Source records: Begin

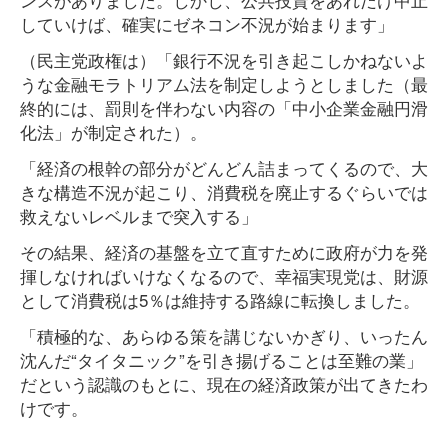
していけば、確実にゼネコン不況が始まります」
（民主党政権は）「銀行不況を引き起こしかねないよ
うな金融モラトリアム法を制定しようとしました（最
終的には、罰則を伴わない内容の「中小企業金融円滑
化法」が制定された）。
「経済の根幹の部分がどんどん詰まってくるので、大
きな構造不況が起こり、消費税を廃止するぐらいでは
救えないレベルまで突入する」
その結果、経済の基盤を立て直すために政府が力を発
揮しなければいけなくなるので、幸福実現党は、財源
として消費税は5％は維持する路線に転換しました。
「積極的な、あらゆる策を講じないかぎり、いったん
沈んだ“タイタニック”を引き揚げることは至難の業」
だという認識のもとに、現在の経済政策が出てきたわ
けです。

Source records: End

Aim of the task -
Exactly and only the lines from the one containing "化法」が制定された）。" through the end of the material are to be reproduced, both ends included.

Solution -
化法」が制定された）。
「経済の根幹の部分がどんどん詰まってくるので、大
きな構造不況が起こり、消費税を廃止するぐらいでは
救えないレベルまで突入する」
その結果、経済の基盤を立て直すために政府が力を発
揮しなければいけなくなるので、幸福実現党は、財源
として消費税は5％は維持する路線に転換しました。
「積極的な、あらゆる策を講じないかぎり、いったん
沈んだ“タイタニック”を引き揚げることは至難の業」
だという認識のもとに、現在の経済政策が出てきたわ
けです。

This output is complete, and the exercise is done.